▸ **Given records**:
——————

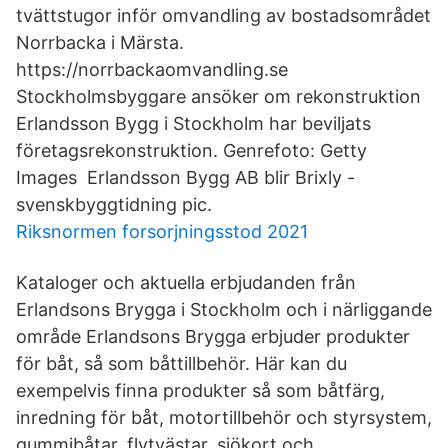
tvättstugor inför omvandling av bostadsområdet
Norrbacka i Märsta.
https://norrbackaomvandling.se
Stockholmsbyggare ansöker om rekonstruktion
Erlandsson Bygg i Stockholm har beviljats
företagsrekonstruktion. Genrefoto: Getty
Images Erlandsson Bygg AB blir Brixly -
svenskbyggtidning pic.
Riksnormen forsorjningsstod 2021
Kataloger och aktuella erbjudanden från
Erlandsons Brygga i Stockholm och i närliggande
område Erlandsons Brygga erbjuder produkter
för båt, så som båttillbehör. Här kan du
exempelvis finna produkter så som båtfärg,
inredning för båt, motortillbehör och styrsystem,
gummibåtar, flytvästar, sjökort och …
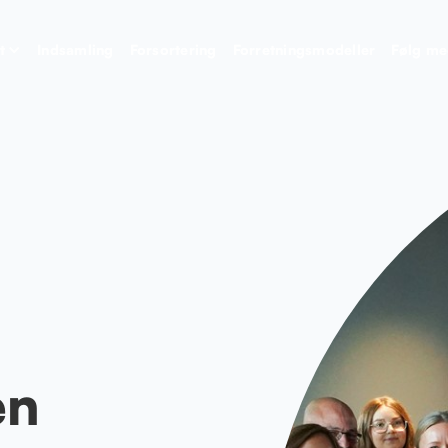
t
Indsamling
Forsortering
Forretningsmodeller
Følg m
en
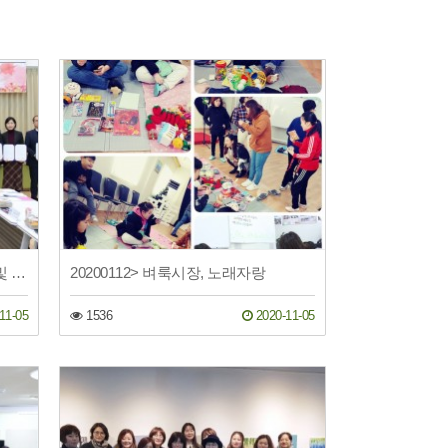
20200131>>"이웃케어" 사업협약 및 발대식
20200112> 벼룩시장, 노래자랑
11-05
1536
2020-11-05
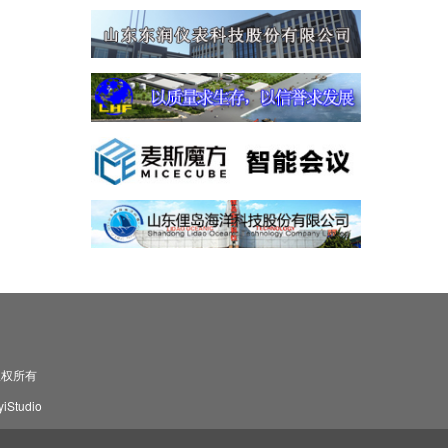
司 版权所有
Studio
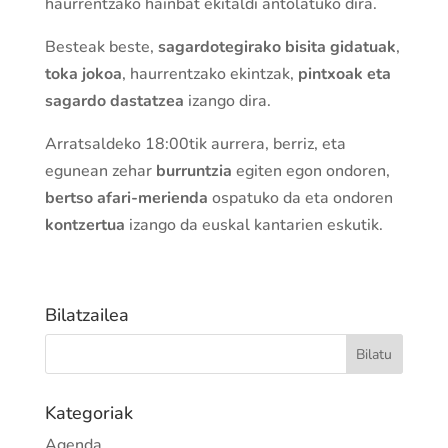
haurrentzako hainbat ekitaldi antolatuko dira.
Besteak beste,
sagardotegirako bisita gidatuak
,
toka jokoa
, haurrentzako ekintzak,
pintxoak eta
sagardo dastatzea
izango dira.
Arratsaldeko 18:00tik aurrera, berriz, eta
egunean zehar
burruntzia
egiten egon ondoren,
bertso afari-merienda
ospatuko da eta ondoren
kontzertua
izango da euskal kantarien eskutik.
Bilatzailea
Kategoriak
Agenda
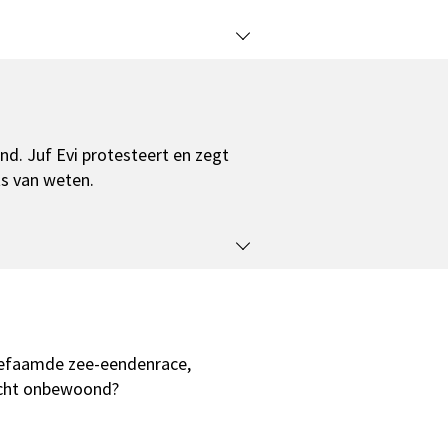
end. Juf Evi protesteert en zegt
ets van weten.
befaamde zee-eendenrace,
 echt onbewoond?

——————

▸ **Try it**: Using the records above, print exactly the run of lines that starts with the line with "20200112> 벼룩시장, 노래자랑" and goes on through the line with "ets van weten.", pictures excluded.

▸ **Response to this exercise**:
20200112> 벼룩시장, 노래자랑
11-05
1536
2020-11-05
司 版权所有
Studio
haurrentzako hainbat ekitaldi antolatuko dira.
Besteak beste,
sagardotegirako bisita gidatuak
,
toka jokoa
, haurrentzako ekintzak,
pintxoak eta
sagardo dastatzea
izango dira.
Arratsaldeko 18:00tik aurrera, berriz, eta
egunean zehar
burruntzia
egiten egon ondoren,
bertso afari-merienda
ospatuko da eta ondoren
kontzertua
izango da euskal kantarien eskutik.
Bilatzailea
Kategoriak
Agenda
end. Juf Evi protesteert en zegt
ets van weten.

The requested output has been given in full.